### WHAT TO DO
Return each record unchanged and drop the images.

Page images and extracted text
::::

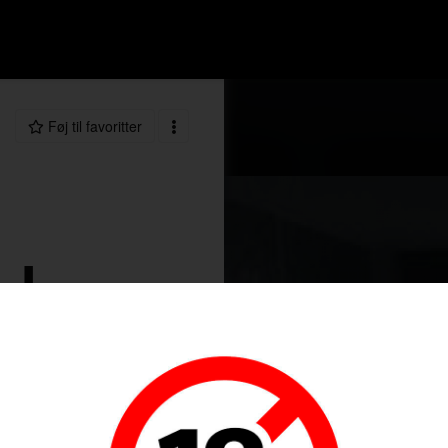
Føj til favoritter
LL
87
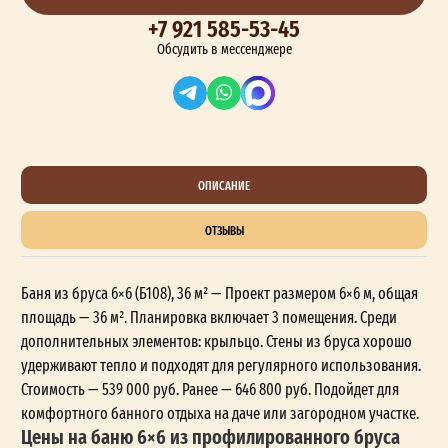
+7 921 585-53-45
Обсудить в мессенджере
ОПИСАНИЕ
ОТЗЫВЫ
Баня из бруса 6×6 (Б108), 36 м² — Проект размером 6×6 м, общая
площадь — 36 м². Планировка включает 3 помещения. Среди
дополнительных элементов: крыльцо. Стены из бруса хорошо
удерживают тепло и подходят для регулярного использования.
Стоимость — 539 000 руб. Ранее — 646 800 руб. Подойдет для
комфортного банного отдыха на даче или загородном участке.
Цены на баню 6×6 из профилированного бруса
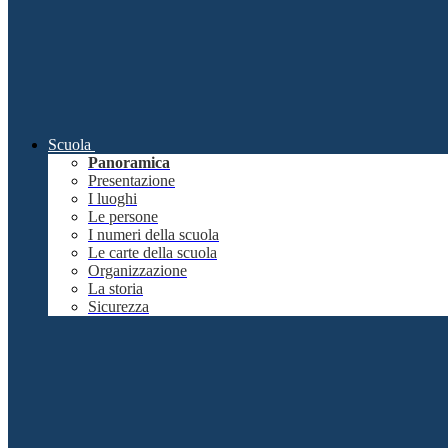
Scuola
Panoramica
Presentazione
I luoghi
Le persone
I numeri della scuola
Le carte della scuola
Organizzazione
La storia
Sicurezza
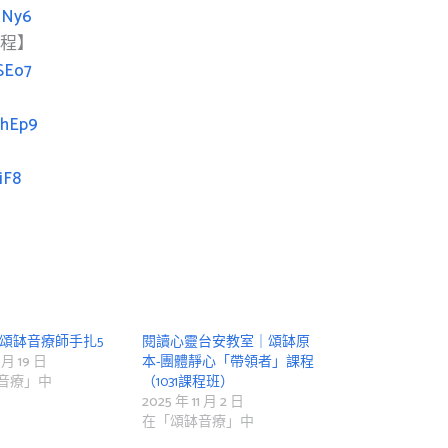
qNy6
課程】
SEo7
AhEp9
iF8
|頌缽音療師手扎5
閱讀心靈台安教室｜頌缽原
 月 19 日
本-團體靜心「帶領者」課程
音療」中
（1031課程班）
2025 年 11 月 2 日
在「頌缽音療」中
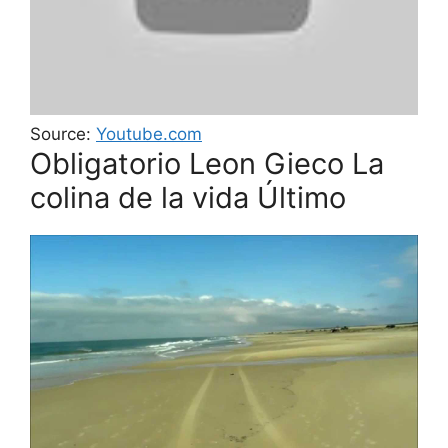
Source:
Youtube.com
Obligatorio Leon Gieco La
colina de la vida Último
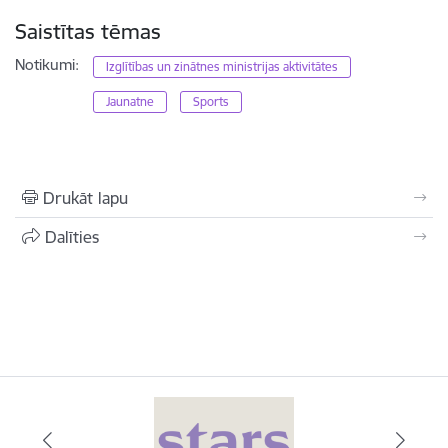
Saistītas tēmas
Notikumi:
Izglītības un zinātnes ministrijas aktivitātes
Jaunatne
Sports
Drukāt lapu
Dalīties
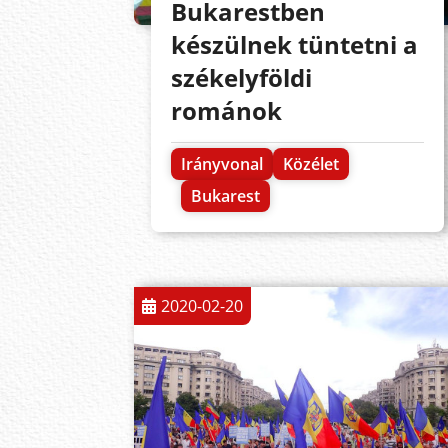
Bukarestben
készülnek tüntetni a
székelyföldi
románok
Irányvonal
Közélet
Bukarest
2020-02-20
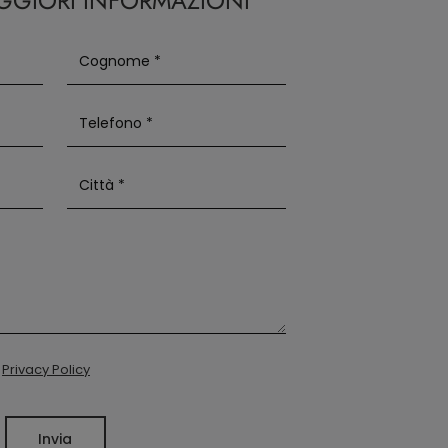
AGGIORI INFORMAZIONI
a
Privacy Policy
Invia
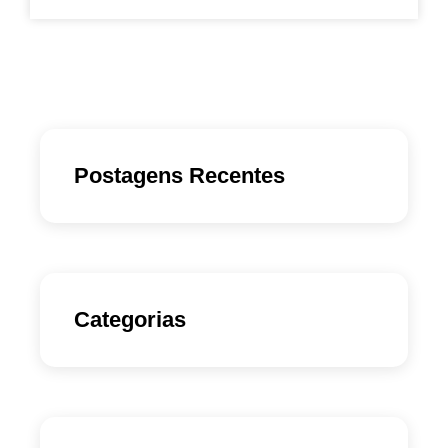
Postagens Recentes
Categorias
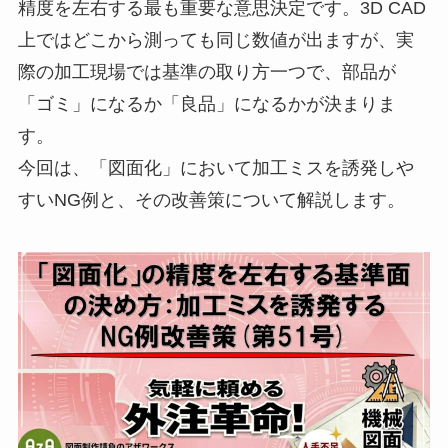
精度を左右する最も重要な意思決定です。3D CAD
上ではどこから測っても同じ数値が出ますが、実
際の加工現場では基準の取り方一つで、部品が
「ゴミ」になるか「良品」になるかが決まりま
す。
今回は、「図面化」において加工ミスを誘発しや
すいNG例と、その改善策について解説します。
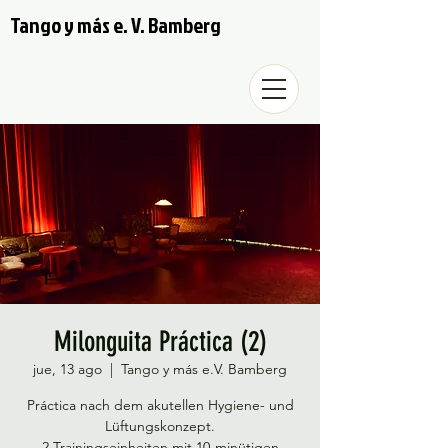
Tango y más e. V. Bamberg
Milonguita Práctica (2)
jue, 13 ago
  |  
Tango y más e.V. Bamberg
Práctica nach dem akutellen Hygiene- und
Lüftungskonzept.
2 Trainingseinheiten mit 10-minütigen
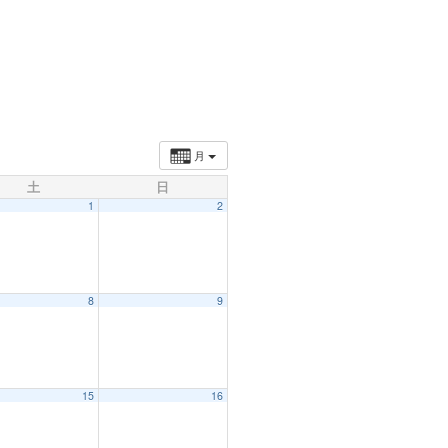
月
土
日
1
2
8
9
15
16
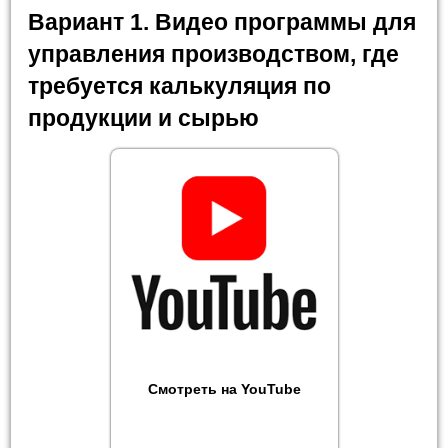
Вариант 1. Видео программы для
управления производством, где
требуется калькуляция по
продукции и сырью
Смотреть на YouTube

::::

### EXERCISE SOLUTION
Føj til favoritter
LL
87
+7 921 585-53-45
Обсудить в мессенджере
ОПИСАНИЕ
ОТЗЫВЫ
Баня из бруса 6×6 (Б108), 36 м² — Проект размером 6×6 м, общая
площадь — 36 м². Планировка включает 3 помещения. Среди
дополнительных элементов: крыльцо. Стены из бруса хорошо
удерживают тепло и подходят для регулярного использования.
Стоимость — 539 000 руб. Ранее — 646 800 руб. Подойдет для
комфортного банного отдыха на даче или загородном участке.
Цены на баню 6×6 из профилированного бруса
Scuola
Panoramica
Presentazione
I luoghi
Le persone
I numeri della scuola
Le carte della scuola
Organizzazione
La storia
Sicurezza
qNy6
課程】
SEo7
AhEp9
iF8
|頌缽音療師手扎5
閱讀心靈台安教室｜頌缽原
 月 19 日
本-團體靜心「帶領者」課程
音療」中
（1031課程班）
2025 年 11 月 2 日
在「頌缽音療」中
Source:
Youtube.com
Obligatorio Leon Gieco La
colina de la vida Último
Saistītas tēmas
Notikumi:
Izglītības un zinātnes ministrijas aktivitātes
Jaunatne
Sports
Drukāt lapu
Dalīties
Bukarestben
készülnek tüntetni a
székelyföldi
románok
Irányvonal
Közélet
Bukarest
2020-02-20
AGGIORI INFORMAZIONI
a
Privacy Policy
Invia
Postagens Recentes
Categorias
精度を左右する最も重要な意思決定です。3D CAD
上ではどこから測っても同じ数値が出ますが、実
際の加工現場では基準の取り方一つで、部品が
「ゴミ」になるか「良品」になるかが決まりま
す。
今回は、「図面化」において加工ミスを誘発しや
すいNG例と、その改善策について解説します。
Tango y más e. V. Bamberg
Milonguita Práctica (2)
jue, 13 ago
  |  
Tango y más e.V. Bamberg
Práctica nach dem akutellen Hygiene- und
Lüftungskonzept.
2 Trainingseinheiten mit 10-minütigen
月
土
日
1
2
8
9
15
16
Вариант 1. Видео программы для
управления производством, где
требуется калькуляция по
продукции и сырью
Смотреть на YouTube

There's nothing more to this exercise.